Work request
Could you please output only the lines from the one holding "Target: colon. Output" through the end of the listing below, exactly as written and without pictures?

*** Opening of Source material ***

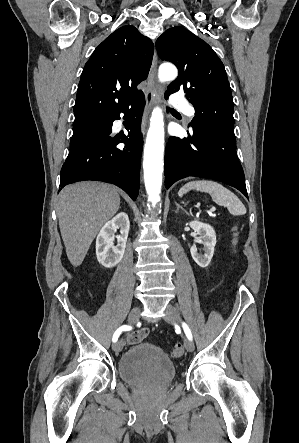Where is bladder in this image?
<instances>
[{"instance_id":"bladder-1","label":"bladder","mask_w":299,"mask_h":443,"mask_svg":"<svg viewBox=\"0 0 299 443\" xmlns=\"http://www.w3.org/2000/svg\"><path fill=\"white\" fill-rule=\"evenodd\" d=\"M117 372L128 385L161 386L174 380L176 368L161 348L152 343H139L120 357Z\"/></svg>"}]
</instances>
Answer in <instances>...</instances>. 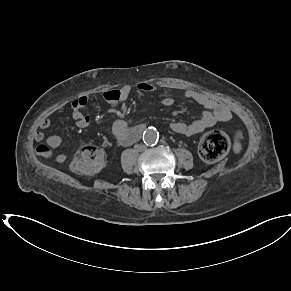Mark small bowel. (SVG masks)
<instances>
[{
  "label": "small bowel",
  "instance_id": "obj_1",
  "mask_svg": "<svg viewBox=\"0 0 291 291\" xmlns=\"http://www.w3.org/2000/svg\"><path fill=\"white\" fill-rule=\"evenodd\" d=\"M138 88L144 92H153L155 87L147 81H140L138 83ZM131 86L124 85L120 88L108 89L104 92V100L110 105L111 109L116 110L122 107L129 100L131 94ZM182 98L186 100H193L198 103L202 108L203 112L201 116L190 123L185 122H173L170 124V128L178 134L182 135H195L205 131L206 129L214 126L219 122H227L231 119L232 114L229 108L221 103H218L211 97L204 93L185 89L182 94ZM174 103L172 97H164L162 99V104L165 107H170ZM88 104V98L86 96H81L73 100L69 107L72 110V120L74 124L79 128L89 127L92 123V118L90 115L84 113V110ZM65 112V107H59L55 109L51 114L45 117L39 125V130L35 133V140L42 141L44 139V131L47 130L53 119L62 115ZM145 124H140L136 126H131L130 122L124 119H118L114 122L112 126L113 134L121 145L128 146L136 142L140 137L144 129ZM62 138L58 135H51L46 139V145H39L36 149L37 154L44 157L52 156V149H57L62 145ZM43 146L46 151L43 152L39 150V147ZM56 161L58 163H63L67 160L66 154H58L56 156Z\"/></svg>",
  "mask_w": 291,
  "mask_h": 291
}]
</instances>
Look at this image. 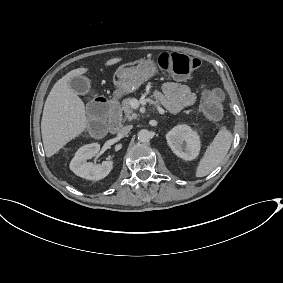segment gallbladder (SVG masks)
Instances as JSON below:
<instances>
[{
  "instance_id": "bac80fb5",
  "label": "gallbladder",
  "mask_w": 283,
  "mask_h": 283,
  "mask_svg": "<svg viewBox=\"0 0 283 283\" xmlns=\"http://www.w3.org/2000/svg\"><path fill=\"white\" fill-rule=\"evenodd\" d=\"M69 86L76 93L84 95L88 92L90 87V80L84 76H77L69 81Z\"/></svg>"
}]
</instances>
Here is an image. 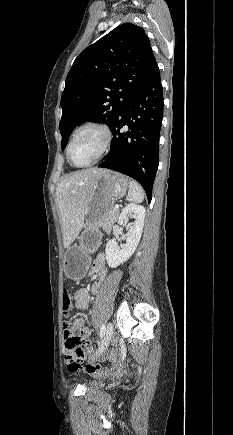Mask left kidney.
Returning <instances> with one entry per match:
<instances>
[{"mask_svg": "<svg viewBox=\"0 0 233 435\" xmlns=\"http://www.w3.org/2000/svg\"><path fill=\"white\" fill-rule=\"evenodd\" d=\"M145 212L144 206L133 203L123 208L118 218V224L123 225L128 218H134L135 220L128 228L126 244L122 249L118 246L116 240L107 242L106 260L110 267L116 268L123 264L135 252L142 235Z\"/></svg>", "mask_w": 233, "mask_h": 435, "instance_id": "obj_1", "label": "left kidney"}]
</instances>
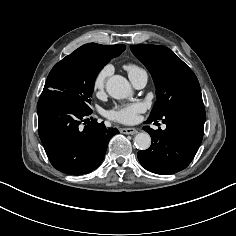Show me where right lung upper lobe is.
Instances as JSON below:
<instances>
[{
  "instance_id": "cb5924a9",
  "label": "right lung upper lobe",
  "mask_w": 236,
  "mask_h": 236,
  "mask_svg": "<svg viewBox=\"0 0 236 236\" xmlns=\"http://www.w3.org/2000/svg\"><path fill=\"white\" fill-rule=\"evenodd\" d=\"M126 46L121 45H112V46H106V45H100L96 43H89L85 44L81 47H79L76 51H95V52H102V53H108L113 55L114 57L118 56L121 52L125 50Z\"/></svg>"
}]
</instances>
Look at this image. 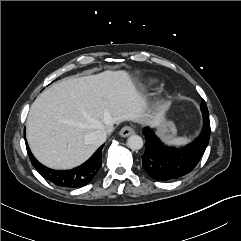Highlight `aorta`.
<instances>
[{"mask_svg": "<svg viewBox=\"0 0 241 241\" xmlns=\"http://www.w3.org/2000/svg\"><path fill=\"white\" fill-rule=\"evenodd\" d=\"M127 146L131 150H140L143 147V139L139 135H131L127 139Z\"/></svg>", "mask_w": 241, "mask_h": 241, "instance_id": "762f6f07", "label": "aorta"}]
</instances>
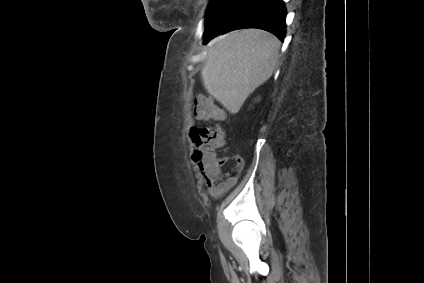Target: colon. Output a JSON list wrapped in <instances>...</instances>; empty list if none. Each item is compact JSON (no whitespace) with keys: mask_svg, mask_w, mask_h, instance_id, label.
Returning a JSON list of instances; mask_svg holds the SVG:
<instances>
[{"mask_svg":"<svg viewBox=\"0 0 424 283\" xmlns=\"http://www.w3.org/2000/svg\"><path fill=\"white\" fill-rule=\"evenodd\" d=\"M193 112L196 118L202 120L221 121L224 119L223 111L206 97L197 99ZM191 136L199 146L194 153V159L210 167L216 166L218 158L215 150L225 145V131L219 126H207L194 128Z\"/></svg>","mask_w":424,"mask_h":283,"instance_id":"obj_1","label":"colon"}]
</instances>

*** Close of Source material ***

Reply
Target: colon. Output a JSON list wrapped in <instances>...</instances>; empty list if none. Each item is compact JSON (no whitespace) with keys: mask_svg, mask_w, mask_h, instance_id, label.
Returning a JSON list of instances; mask_svg holds the SVG:
<instances>
[{"mask_svg":"<svg viewBox=\"0 0 424 283\" xmlns=\"http://www.w3.org/2000/svg\"><path fill=\"white\" fill-rule=\"evenodd\" d=\"M193 112L196 118L202 120L221 121L224 119L223 111L206 97L197 99ZM191 136L199 146L194 153V159L210 167L216 166L218 158L215 150L225 145V131L219 126H207L194 128Z\"/></svg>","mask_w":424,"mask_h":283,"instance_id":"obj_1","label":"colon"}]
</instances>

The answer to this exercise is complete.